Another possible approach, explored by the UK’s CMA (study (page 18), summary), is to go to the root of the natural monopoly - the query data - and require Google to provide this to its competitors on some sort of wholesale, anonymised basis. If the barriers to entry are the defaults (now blocked), the user data, and the capital costs, what if everyone could have the same data as Google? The EU’s DMA, equally, has a clause (61) saying that gatekeepers (ie. Google) are required to give third parties ‘ranking, query, click and view data’ but giving no indication of what precisely that means or how it should be done (this is a systemic problem with the DMA, which in trying to be broad and principles-based is often merely vague).

Providing this user data is a lot easier to say than to do, in a way that actually works. Would this data really be private? If it’s anonymous, how do you provide the history? Would it be useful without knowing all the other signal used? Should Google provide all of that too? Does this enable competition, or just create a class of ‘thin Google wrappers’ with no real innovation of their own? Would a US court want to mandate something that would require such detailed and highly technical ongoing scrutiny and management?

And yet…

We could have said all of this in 2020, when this case was filed, but the emergence of LLMs in the last two years has changed how people think about search itself.
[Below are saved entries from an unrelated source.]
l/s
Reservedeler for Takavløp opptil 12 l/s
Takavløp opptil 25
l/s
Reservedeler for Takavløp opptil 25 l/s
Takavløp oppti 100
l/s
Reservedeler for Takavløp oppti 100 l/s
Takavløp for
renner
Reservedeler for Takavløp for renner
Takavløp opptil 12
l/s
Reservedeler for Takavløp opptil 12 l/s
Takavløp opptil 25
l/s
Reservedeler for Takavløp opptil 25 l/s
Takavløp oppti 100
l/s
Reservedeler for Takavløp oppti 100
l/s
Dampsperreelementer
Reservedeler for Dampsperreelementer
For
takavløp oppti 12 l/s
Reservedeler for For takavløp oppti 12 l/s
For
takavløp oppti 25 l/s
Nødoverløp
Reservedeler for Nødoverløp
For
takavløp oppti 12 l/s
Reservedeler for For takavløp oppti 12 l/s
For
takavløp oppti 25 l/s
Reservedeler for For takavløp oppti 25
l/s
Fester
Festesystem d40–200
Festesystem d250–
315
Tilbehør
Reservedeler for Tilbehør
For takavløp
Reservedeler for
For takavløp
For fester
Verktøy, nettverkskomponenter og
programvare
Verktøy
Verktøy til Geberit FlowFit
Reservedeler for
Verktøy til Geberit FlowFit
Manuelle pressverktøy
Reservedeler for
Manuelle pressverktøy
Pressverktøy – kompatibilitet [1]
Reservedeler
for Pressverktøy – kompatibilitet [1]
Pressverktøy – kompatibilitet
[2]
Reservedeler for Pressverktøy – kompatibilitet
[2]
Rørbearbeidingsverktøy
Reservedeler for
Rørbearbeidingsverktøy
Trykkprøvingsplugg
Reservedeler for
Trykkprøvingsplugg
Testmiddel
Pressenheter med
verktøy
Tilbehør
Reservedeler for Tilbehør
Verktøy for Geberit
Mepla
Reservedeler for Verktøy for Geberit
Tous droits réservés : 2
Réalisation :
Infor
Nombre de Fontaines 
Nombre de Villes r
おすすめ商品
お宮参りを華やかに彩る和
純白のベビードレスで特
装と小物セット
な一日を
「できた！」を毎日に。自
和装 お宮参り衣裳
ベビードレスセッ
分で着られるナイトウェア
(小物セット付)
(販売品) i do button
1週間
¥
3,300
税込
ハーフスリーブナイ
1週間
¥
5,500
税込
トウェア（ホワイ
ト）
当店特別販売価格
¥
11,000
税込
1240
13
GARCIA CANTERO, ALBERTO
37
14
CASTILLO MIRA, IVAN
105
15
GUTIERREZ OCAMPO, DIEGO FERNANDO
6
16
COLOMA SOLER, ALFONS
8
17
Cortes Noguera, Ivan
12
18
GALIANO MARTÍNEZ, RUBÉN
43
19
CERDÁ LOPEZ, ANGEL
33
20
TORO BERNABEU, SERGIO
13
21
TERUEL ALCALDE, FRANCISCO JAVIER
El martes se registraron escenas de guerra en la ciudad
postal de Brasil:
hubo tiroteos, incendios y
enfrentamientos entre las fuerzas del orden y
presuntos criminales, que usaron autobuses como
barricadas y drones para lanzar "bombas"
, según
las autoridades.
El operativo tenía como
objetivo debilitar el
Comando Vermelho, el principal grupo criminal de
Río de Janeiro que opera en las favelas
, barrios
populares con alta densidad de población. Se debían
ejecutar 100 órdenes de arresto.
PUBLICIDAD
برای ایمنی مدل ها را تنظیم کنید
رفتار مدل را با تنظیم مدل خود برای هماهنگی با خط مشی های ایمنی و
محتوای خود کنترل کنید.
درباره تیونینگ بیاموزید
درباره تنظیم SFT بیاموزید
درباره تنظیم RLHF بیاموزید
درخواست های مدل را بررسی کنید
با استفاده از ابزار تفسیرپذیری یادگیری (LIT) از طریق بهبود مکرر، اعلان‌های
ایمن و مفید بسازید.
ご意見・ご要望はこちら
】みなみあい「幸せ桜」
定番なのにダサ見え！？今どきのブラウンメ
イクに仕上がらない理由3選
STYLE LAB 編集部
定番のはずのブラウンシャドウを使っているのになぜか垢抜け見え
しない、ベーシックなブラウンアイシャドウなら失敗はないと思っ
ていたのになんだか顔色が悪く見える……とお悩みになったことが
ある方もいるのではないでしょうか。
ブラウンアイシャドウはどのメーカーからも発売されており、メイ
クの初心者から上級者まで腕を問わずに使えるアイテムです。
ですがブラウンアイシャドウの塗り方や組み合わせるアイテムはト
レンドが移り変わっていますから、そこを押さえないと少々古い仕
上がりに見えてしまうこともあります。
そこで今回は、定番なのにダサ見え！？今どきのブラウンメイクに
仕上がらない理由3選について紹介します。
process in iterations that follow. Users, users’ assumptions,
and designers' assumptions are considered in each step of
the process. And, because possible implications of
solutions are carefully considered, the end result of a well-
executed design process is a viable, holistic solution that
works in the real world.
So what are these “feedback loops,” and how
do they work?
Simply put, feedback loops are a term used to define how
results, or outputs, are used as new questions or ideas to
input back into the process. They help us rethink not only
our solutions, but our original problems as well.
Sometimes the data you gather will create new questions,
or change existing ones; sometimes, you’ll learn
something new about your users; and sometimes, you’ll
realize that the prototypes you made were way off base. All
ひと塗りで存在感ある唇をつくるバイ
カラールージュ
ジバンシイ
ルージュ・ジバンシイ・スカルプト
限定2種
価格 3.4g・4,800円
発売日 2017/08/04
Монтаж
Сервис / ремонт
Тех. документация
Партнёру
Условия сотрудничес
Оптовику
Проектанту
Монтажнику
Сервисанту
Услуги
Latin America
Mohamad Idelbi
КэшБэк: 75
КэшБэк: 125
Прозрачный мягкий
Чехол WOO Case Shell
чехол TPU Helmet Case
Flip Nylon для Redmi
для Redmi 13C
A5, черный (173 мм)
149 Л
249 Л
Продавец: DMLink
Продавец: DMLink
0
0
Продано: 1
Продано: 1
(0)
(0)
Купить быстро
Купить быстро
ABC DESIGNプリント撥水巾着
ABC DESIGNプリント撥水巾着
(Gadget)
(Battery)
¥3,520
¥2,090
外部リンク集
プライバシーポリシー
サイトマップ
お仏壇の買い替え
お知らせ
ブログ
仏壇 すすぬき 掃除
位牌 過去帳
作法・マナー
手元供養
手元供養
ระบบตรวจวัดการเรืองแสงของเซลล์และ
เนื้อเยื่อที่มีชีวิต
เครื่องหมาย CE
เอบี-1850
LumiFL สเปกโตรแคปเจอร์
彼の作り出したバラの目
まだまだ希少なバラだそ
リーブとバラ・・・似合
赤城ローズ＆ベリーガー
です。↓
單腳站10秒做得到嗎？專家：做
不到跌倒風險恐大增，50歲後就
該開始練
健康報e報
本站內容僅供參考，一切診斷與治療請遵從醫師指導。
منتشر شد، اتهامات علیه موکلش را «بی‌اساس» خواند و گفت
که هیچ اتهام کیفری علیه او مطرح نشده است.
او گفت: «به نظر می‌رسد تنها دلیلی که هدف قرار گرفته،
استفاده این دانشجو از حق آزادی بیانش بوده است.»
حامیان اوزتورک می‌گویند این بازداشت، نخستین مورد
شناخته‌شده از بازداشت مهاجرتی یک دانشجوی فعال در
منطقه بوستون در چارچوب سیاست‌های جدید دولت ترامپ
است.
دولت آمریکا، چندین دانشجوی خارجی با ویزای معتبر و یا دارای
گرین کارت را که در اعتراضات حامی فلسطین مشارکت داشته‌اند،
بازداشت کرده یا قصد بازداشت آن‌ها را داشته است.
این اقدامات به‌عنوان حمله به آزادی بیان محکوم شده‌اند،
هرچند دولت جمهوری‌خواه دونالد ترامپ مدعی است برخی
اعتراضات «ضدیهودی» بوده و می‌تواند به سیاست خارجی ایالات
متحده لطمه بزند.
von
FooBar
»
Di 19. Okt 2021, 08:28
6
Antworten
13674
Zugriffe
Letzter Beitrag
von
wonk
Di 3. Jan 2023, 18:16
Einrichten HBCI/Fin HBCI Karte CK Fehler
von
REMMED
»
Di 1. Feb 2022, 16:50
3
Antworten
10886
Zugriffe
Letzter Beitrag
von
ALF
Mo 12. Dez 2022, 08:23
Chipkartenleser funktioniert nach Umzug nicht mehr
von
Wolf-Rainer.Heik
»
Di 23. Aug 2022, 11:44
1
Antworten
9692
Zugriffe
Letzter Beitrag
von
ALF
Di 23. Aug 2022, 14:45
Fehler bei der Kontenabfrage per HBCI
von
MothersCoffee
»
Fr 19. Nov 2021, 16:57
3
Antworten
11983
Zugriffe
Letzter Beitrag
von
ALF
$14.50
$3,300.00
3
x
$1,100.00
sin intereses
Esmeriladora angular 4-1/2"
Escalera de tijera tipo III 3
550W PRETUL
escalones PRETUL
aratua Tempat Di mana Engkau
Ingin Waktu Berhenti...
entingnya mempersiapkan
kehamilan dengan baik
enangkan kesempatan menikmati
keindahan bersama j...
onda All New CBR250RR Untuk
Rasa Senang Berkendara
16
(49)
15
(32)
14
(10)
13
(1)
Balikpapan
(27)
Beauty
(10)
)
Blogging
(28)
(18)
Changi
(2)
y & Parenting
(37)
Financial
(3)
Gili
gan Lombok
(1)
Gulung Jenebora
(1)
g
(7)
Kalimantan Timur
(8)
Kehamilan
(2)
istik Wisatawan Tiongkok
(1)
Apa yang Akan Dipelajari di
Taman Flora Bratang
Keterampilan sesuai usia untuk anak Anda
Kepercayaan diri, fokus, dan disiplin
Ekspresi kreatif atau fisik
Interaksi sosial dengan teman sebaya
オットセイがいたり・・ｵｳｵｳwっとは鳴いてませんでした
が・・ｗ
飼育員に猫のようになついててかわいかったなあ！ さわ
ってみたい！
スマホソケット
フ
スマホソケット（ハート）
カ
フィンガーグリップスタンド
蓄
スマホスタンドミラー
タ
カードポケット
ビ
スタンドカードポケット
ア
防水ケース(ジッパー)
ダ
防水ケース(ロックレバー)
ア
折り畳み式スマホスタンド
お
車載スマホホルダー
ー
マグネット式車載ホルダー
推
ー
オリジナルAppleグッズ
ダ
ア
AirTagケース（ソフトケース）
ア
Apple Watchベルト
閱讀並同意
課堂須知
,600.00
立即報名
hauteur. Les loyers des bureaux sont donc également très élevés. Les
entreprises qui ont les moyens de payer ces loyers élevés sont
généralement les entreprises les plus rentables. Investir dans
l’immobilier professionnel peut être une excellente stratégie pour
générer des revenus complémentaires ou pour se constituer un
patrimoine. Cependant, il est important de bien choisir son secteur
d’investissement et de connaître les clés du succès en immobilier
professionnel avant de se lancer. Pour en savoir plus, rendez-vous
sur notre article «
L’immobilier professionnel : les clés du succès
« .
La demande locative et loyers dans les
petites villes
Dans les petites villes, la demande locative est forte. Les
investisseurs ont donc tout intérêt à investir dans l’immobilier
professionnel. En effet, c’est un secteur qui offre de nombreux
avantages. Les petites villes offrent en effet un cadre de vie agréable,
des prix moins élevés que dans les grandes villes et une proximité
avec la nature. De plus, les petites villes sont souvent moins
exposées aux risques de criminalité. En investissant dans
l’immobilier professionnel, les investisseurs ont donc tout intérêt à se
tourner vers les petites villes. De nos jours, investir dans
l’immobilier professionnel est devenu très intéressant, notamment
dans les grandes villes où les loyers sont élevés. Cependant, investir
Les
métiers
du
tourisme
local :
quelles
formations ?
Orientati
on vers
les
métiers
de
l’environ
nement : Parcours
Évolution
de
LLMs might produce better results, or different results, or different interfaces, and at any rate they represent a discontinuity, a market entry point, and a new opportunity and new way to persuade users to switch. That was (briefly) the idea behind Bing integrating LLM results at the beginning of 2023, and it’s behind the excitement in some quarters around Perplexity, while ChatGPT now has a private search trial. Are LLMs an end-run around Google’s reinforcement learning engine? A better way to understand pages? Does search still need that reinforcement learning?

I am rather skeptical about this: I think that at a minimum, ‘hallucination’ rates mean that LLM web search will need a huge amount of pre-processing and post-processing that’s actually best done by an incumbent (i.e. Google), but no-one really knows yet. These ideas certainly could change the balance of the question ‘should we set the default as Google or Bing?’ just at the moment that Google is no longer free to put $30bn in rev shares on the scale.

Meanwhile, even if you don’t think LLMs will replace Google as we know it, they can probably unbundle some of it. This winter, Apple will launch a new Siri that can send some classes of question to a ‘world model’ - for the moment, that will mean ChatGPT, but it could also be Gemini, Claude, Llama or Apple’s own foundation model (which is trained, incidentally, in Google’s cloud). Craig Federighi, Apple’s head of software, explicitly compared this to the Google integration in Safari.